Also, Lloyd's dating is questionable. Benet (article on "St. Hugh of Lincoln") says 1255. So does Matthews, pp. 94-95, and Hoy/Stevens, p. 42, who note that Chaucer mentions the event at the end of the "Prioress's Tale." And Child cites the Annals of Waverly and the account of Matthew Paris in support of the 1255 date. The Annals of Waverly have major chronological problems and were probably written after the event (Prestwich, p. 356n; Powicke, p. 603n), but Paris's account was written within a few years of the tragedy, so I would consider it close to decisive.
And Lincoln Cathedral itself cites the 1255 date. Chaucer/Boyd, p. vii, cites this inscription from "the shrine of Little Saint Hugh [at] the Cathedral Church of Saint May, Lincoln": "Trumped-up stories of 'Ritual Murders' of Christian Boys by Jewish communities were common knowledge throughout Europe during the Middle Ages and even much later. These fictions cost many innocent Jews their lives. Lincoln had its own legend, and the alleged victim was buried in the cathedral in the year 1255." The notice adds, "Such stories do not redound to the credit of Christendom, and so we pray: Remember not, Lord, our offenses, nor the offenses of our Forefather."
An account of the many claims made against Jews can be found in Ridley, who on p. 172 reports on "27 analogues of [Chaucer's] Prioress's Tale and almost as many which dealt with Hugh of Lincoln and William of Norwich." Ridley also has a summary of what we know of these events. Chaucer/Boyd, p. 9, says that the earliest "blood libel" story goes back to a church historian named Socrates (c. 418).
Harvey, pp. 119-120, gives the following account of the pogroms:
"Edward [I] was not satisfied with this state of affairs, for the exorbitant interest charged for money [by the Jews, who alone were allowed to lend at interest at the time] had become notorious.... In 1275, he enacted laws forbidding usury and encouraging Jews to live by normal trade and labour. Unfortunately the Jews did not respond, and succeeded in charging even higher rates than before, and also formed a ring for clipping the coinage.... Adding to the economic difficulties [blamed on the Jews]... was a series of most sinister crimes committed against Christian children, including murder (allegedly ritual) and forcible circumcision. Whatever we may think of the evidence in favour of 'ritual murder'... a number of instances of mysterious child-murder undoubtedly did occur in twelfth- and thirteenth-century England, at least ten being well-documented between 1144 and 1290.
"The evidence against individual Jews was considered conclusive in the case of Hugh of Lincoln (Little Saint Hugh), murdered in 1255, when, after exhaustive trials before the justices, later adjourned before Henry III in person, certain Jews were convicted and hanged."
But also consider Prestwich, pp. 345-346: "There was undoubtedly very considerable prejudice against the Jews in England. There were stories of ritual child-murder and torture, which, although they now appear groundless on the basis of the recorded evidence, were generally believed. The most famous was that of the death of Little St Hugh in 1255, but there were others. The chronicle of Bury St. Edmunds recorded the crucifixion of a boy by the Jews at Northampton." (Rather absurd, since crucifixion was a Roman, not a Jewish, means of execution.)

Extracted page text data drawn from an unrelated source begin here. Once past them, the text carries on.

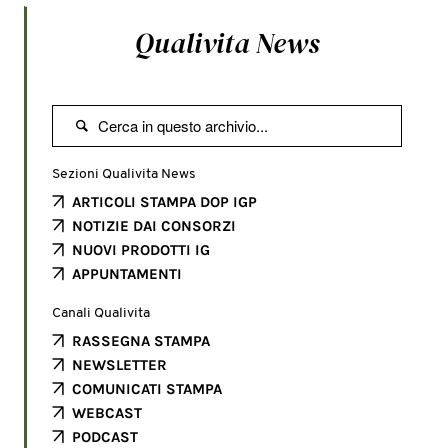
Qualivita News

Sezioni Qualivita News
ARTICOLI STAMPA DOP IGP
NOTIZIE DAI CONSORZI
NUOVI PRODOTTI IG
APPUNTAMENTI
Canali Qualivita
RASSEGNA STAMPA
NEWSLETTER
COMUNICATI STAMPA
WEBCAST
PODCAST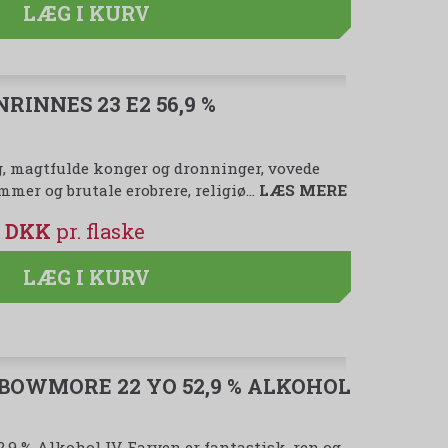
LÆG I KURV
INNES 23 E2 56,9 %
g, magtfulde konger og dronninger, vovede
mer og brutale erobrere, religiø…
LÆS MERE
00 DKK
LÆG I KURV
 BOWMORE 22 YO 52,9 % ALKOHOL
9 % Alkohol IV. Farven er fantastisk, ren og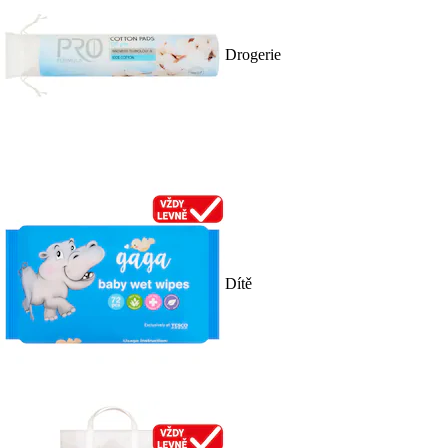
Drogerie
Dítě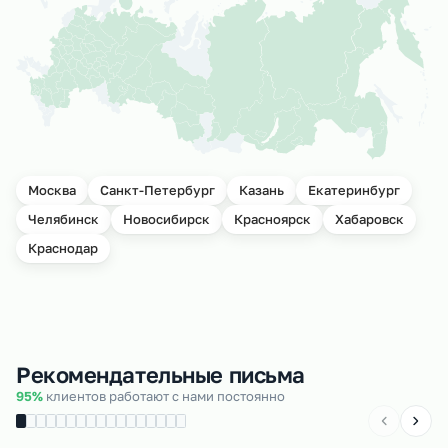
Москва
Санкт-Петербург
Казань
Екатеринбург
Челябинск
Новосибирск
Красноярск
Хабаровск
Краснодар
Рекомендательные письма
95%
клиентов работают с нами постоянно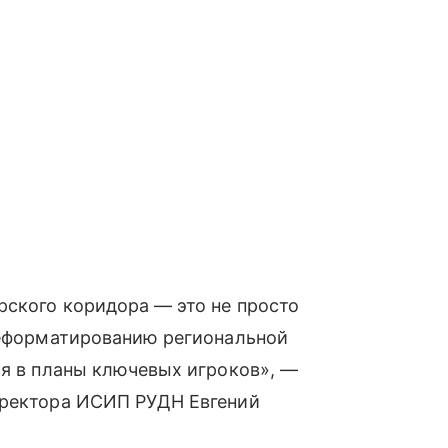
рского коридора — это не просто
ереформатированию региональной
ся в планы ключевых игроков», —
иректора ИСИП РУДН Евгений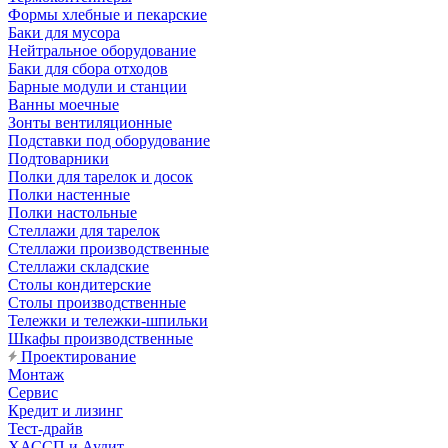
Формы хлебные и пекарские
Баки для мусора
Нейтральное оборудование
Баки для сбора отходов
Барные модули и станции
Ванны моечные
Зонты вентиляционные
Подставки под оборудование
Подтоварники
Полки для тарелок и досок
Полки настенные
Полки настольные
Стеллажи для тарелок
Стеллажи производственные
Стеллажи складские
Столы кондитерские
Столы производственные
Тележки и тележки-шпильки
Шкафы производственные
Проектирование
Монтаж
Сервис
Кредит и лизинг
Тест-драйв
ХАССП и Аудит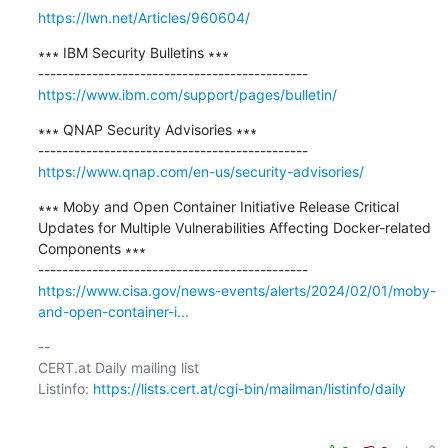
https://lwn.net/Articles/960604/
∗∗∗ IBM Security Bulletins ∗∗∗

https://www.ibm.com/support/pages/bulletin/
∗∗∗ QNAP Security Advisories ∗∗∗

https://www.qnap.com/en-us/security-advisories/
∗∗∗ Moby and Open Container Initiative Release Critical 
Updates for Multiple Vulnerabilities Affecting Docker-related 
Components ∗∗∗

https://www.cisa.gov/news-events/alerts/2024/02/01/moby-
and-open-container-i...
-- 

CERT.at Daily mailing list

Listinfo: 
https://lists.cert.at/cgi-bin/mailman/listinfo/daily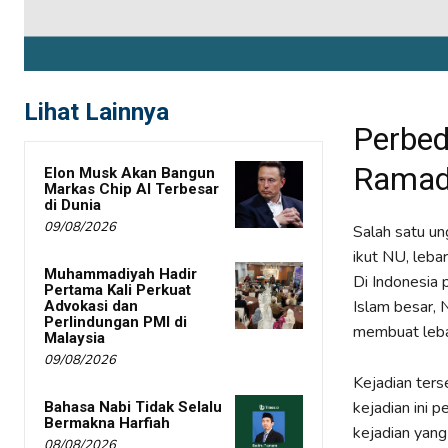
Lihat Lainnya
Perbed
Ramad
Elon Musk Akan Bangun
Markas Chip AI Terbesar
di Dunia
09/08/2026
Salah satu un
ikut NU, leba
Muhammadiyah Hadir
Di Indonesia 
Pertama Kali Perkuat
Islam besar,
Advokasi dan
Perlindungan PMI di
membuat leba
Malaysia
09/08/2026
Kejadian ters
kejadian ini 
Bahasa Nabi Tidak Selalu
Bermakna Harfiah
kejadian yan
08/08/2026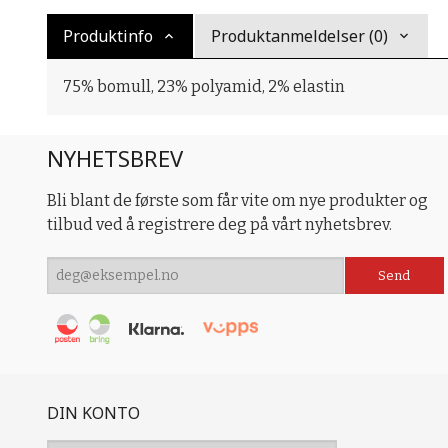
Produktinfo
Produktanmeldelser (0)
75% bomull, 23% polyamid, 2% elastin
NYHETSBREV
Bli blant de første som får vite om nye produkter og
tilbud ved å registrere deg på vårt nyhetsbrev.
DIN KONTO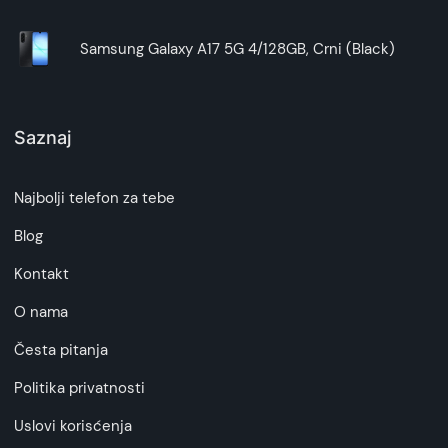
Samsung Galaxy A17 5G 4/128GB, Crni (Black)
Saznaj
Najbolji telefon za tebe
Blog
Kontakt
O nama
Česta pitanja
Politika privatnosti
Uslovi korisćenja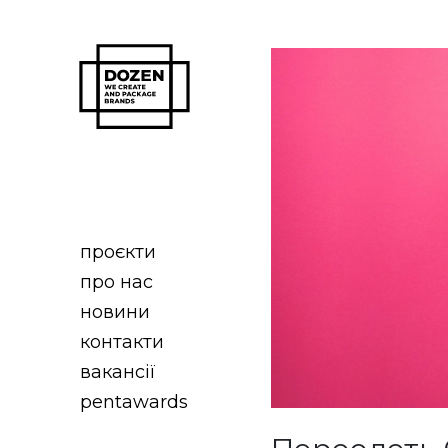
проєкти
про нас
новини
контакти
вакансії
pentawards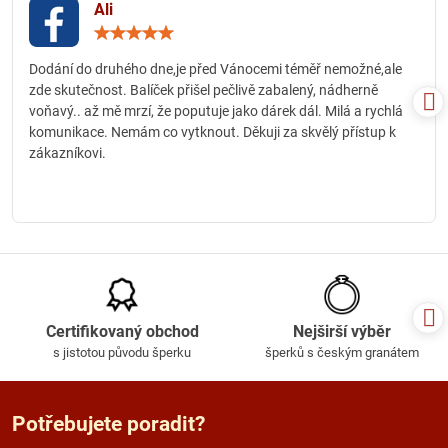
Ali
Hodnocení:
5
/
Dodání do druhého dne,je před Vánocemi téměř nemožné,ale
5
zde skutečnost. Balíček přišel pečlivě zabalený, nádherně
voňavý.. až mě mrzí, že poputuje jako dárek dál. Milá a rychlá
komunikace. Nemám co vytknout. Děkuji za skvělý přístup k
zákazníkovi.
Certifikovaný obchod
Nejširší výběr
s jistotou původu šperku
šperků s českým granátem
Potřebujete poradit?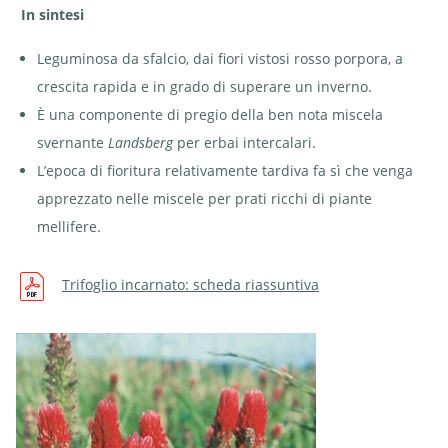
In sintesi
Leguminosa da sfalcio, dai fiori vistosi rosso porpora, a
crescita rapida e in grado di superare un inverno.
È una componente di pregio della ben nota miscela
svernante
Landsberg
per erbai intercalari.
L’epoca di fioritura relativamente tardiva fa sì che venga
apprezzato nelle miscele per prati ricchi di piante
mellifere.
Trifoglio incarnato: scheda riassuntiva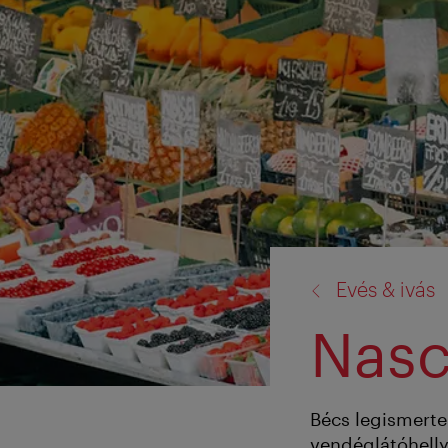
vissza
Evés & ivás
a:
Nasc
Bécs legismerte
vendéglátóhellye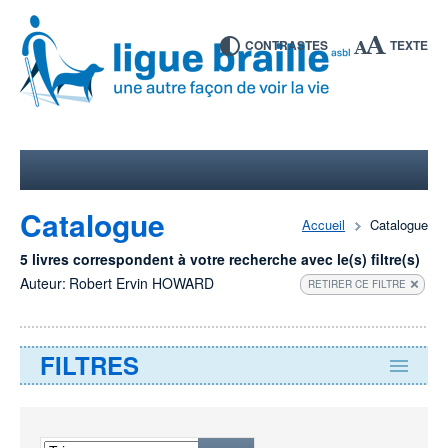
CONTRASTES
TEXTE
Catalogue
Accueil
Catalogue
5 livres correspondent à votre recherche avec le(s) filtre(s)
Auteur:
Robert Ervin HOWARD
RETIRER CE FILTRE
FILTRES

Prestwich's cautions are quite proper -- there were only a few thousand Jews in England at the time (Prestwich, p. 344, estimates 3000; Morris, p. 86, suggests 5000); they could hardly have committed all the crimes charged against them. Despite that, they suffered severely at the hands of Edward I, being charged (along with goldsmiths) with being coin-clippers in 1278 (Prestwich, p. 245; Morris, p. 171, believes that Edward killed half the male Jews in England at the time). Indeed, Edward I had gone after the Jews even before he became king in 1272; in the late 1260s, as he was trying to raise money for a crusade, he proposed anti-Jewish legislation as a fundraising method (Morris, p. 85). His father had also put Jews in a bad position by allowing unscrupulous barons to buy up loans and foreclose them, in effect stealing land at bargain prices (Morris, p. 87). It not only harmed the Jews, it created unfortunate knock-on effects in the financial system. When Edward came to the throne, he destroyed the livelihood of many of the Jews by forbidding moneylending -- theoretically opening other jobs to them, but not supporting the change (Morris, pp. 125-126, who thinks Edward tried to protect the Jews, but I see no sign of it). Then he expelled them in 1290; the order, sent July 18, said they had to be gone by November 1: "For what was very definitely the final time, the Jews were made to pay the price for the King of England's insolvency" (Morris, p. 227). Bigoted as it was, the rest of the people liked it, and voted Edward generous subsidies as a result (Morris, p. 228).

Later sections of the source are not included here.